Problems with transvenous pacemakers

Today, several major problems continue to occur with a relatively high frequency in patients with transvenous permanent pacemakers:

1. Pacemaker leads are subjected to repetitive stress as a result of cardiac, shoulder, and chest motions. After many years, this stress may result in lead failure. In one retrospective study, lead failure occurred in 540/9,782 leads (5.5%) after a mean follow-up of 3.6 ± 2.9 years (7). The risk of lead failure is associated with a variety of factors, including lead design, location of implantation, patient age, and activity level. Lead failure may result in the sudden loss of sensing or pacing and recurrent syncope or death in a pacemaker-dependent patient.

2. Pacemaker leads are routinely placed through a transvenous approach into the heart circulation, making them a source of bloodstream infection, including infective endocarditis. Infection affects 1.2%–2.2% of patients with a traditional transvenous pacemaker (6). Bacteremia leads to the formation of biofilms on infected leads that are resistant to antibiotic treatment alone, necessitating the removal of the entire pacemaker system (8). Lead removal is primarily done through percutaneous extraction, which is a technically challenging procedure associated with significant life-threatening risks (8).

3. Transvenous permanent pacemakers require the surgical formation of a subcutaneous pacemaker pocket, which can confer risks of pocket infection, or pocket hematoma at the site. During surgery, skin flora or bacteria can be introduced into the pocket, which can result in device infection (6, 9). This risk substantially increases with the subsequent generator changes of the pacemaker when the battery is depleted (10).

4. Pacemaker leads are routinely placed in the right ventricle (RV) via the tricuspid valve. Crossing the tricuspid valve can result in valve damage or the development of moderate to severe tricuspid regurgitation. The frequency of significant tricuspid regurgitation after transvenous pacemaker implantation is 10%–20%, ultimately resulting in heart failure symptoms in 50% of those with severe tricuspid regurgitation (11). This can occur as a result of either pinning the valve leaflets against the septum (Figure 1) or accidental puncture of the valve leaflets (Figure 2).

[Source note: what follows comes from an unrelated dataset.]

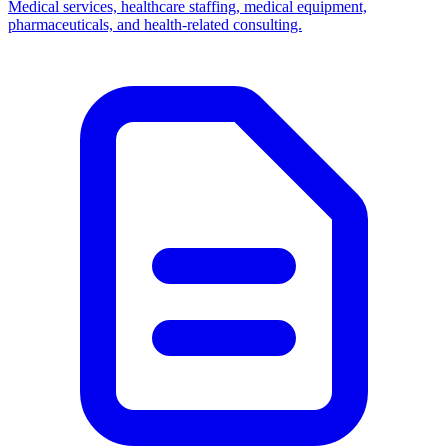
Medical services, healthcare staffing, medical equipment,
pharmaceuticals, and health-related consulting.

5. Pacing the RV may result in abnormal ventricular electrical activation that leads to left ventricular dyssynchrony, pacing-induced cardiomyopathy (PICM), and subsequent heart failure. Approximately 10% of patients undergoing pacemaker implantation develop PICM with symptomatic heart failure within 2 years of implantation (12). A low RV pacing burden at 20% has been shown to increase the risk of heart failure, mortality, and hospitalization compared to normal conduction. Guidelines recommend the use of pacing algorithms that minimize ventricular pacing and are primarily used in patients with SND, but their applicability is limited in patients with AVB (13).

6. Transvenous pacing leads may cause occlusion of the axillary, innominate, or superior vena cava resulting in superior vena cava syndrome, swelling of the ipsilateral arm, and patient discomfort. Venous stenosis or occlusion is observed in 20%–60% of patients with transvenous devices and is associated with the number of leads, number of lead implant procedures performed, and total lead diameter (14).

7. Device migration and chronic patient discomfort affect the device performance and quality of life after transvenous pacemaker placement. In some cases, device migration or chronic pain may necessitate repeated procedures to revise the pacing system. In one study of 16,517 patients undergoing cardiac electronic implantable device procedures at the Mayo Clinic, 20.8% of patients required opioid pain medications after the procedure, while 1.5% required new chronic opioid use due to chronic discomfort (15). Device or lead migration occurs most commonly in children, obese patients, patients who are very physically active, and those with “Twiddler’s syndrome.”

Figure 1

Figure 1. Echocardiogram images demonstrating pinning of the septal leaflet of the tricuspid valve to the septum by a pacemaker lead resulting in severe tricuspid regurgitation. (A) Valve open in diastole. (B) Valve closed in systole.

Figure 2

Figure 2. The septal leaflet was punctured by a transvenous pacing lead. This resulted in severe tricuspid regurgitation and heart failure. Surgical repair of the tricuspid valve and repositioning of the lead resulted in a reduction in tricuspid regurgitation and an improvement in heart failure symptoms. (Thanks to Abbas Emaminia, MD, and Eric Sarin, MD, for the photo).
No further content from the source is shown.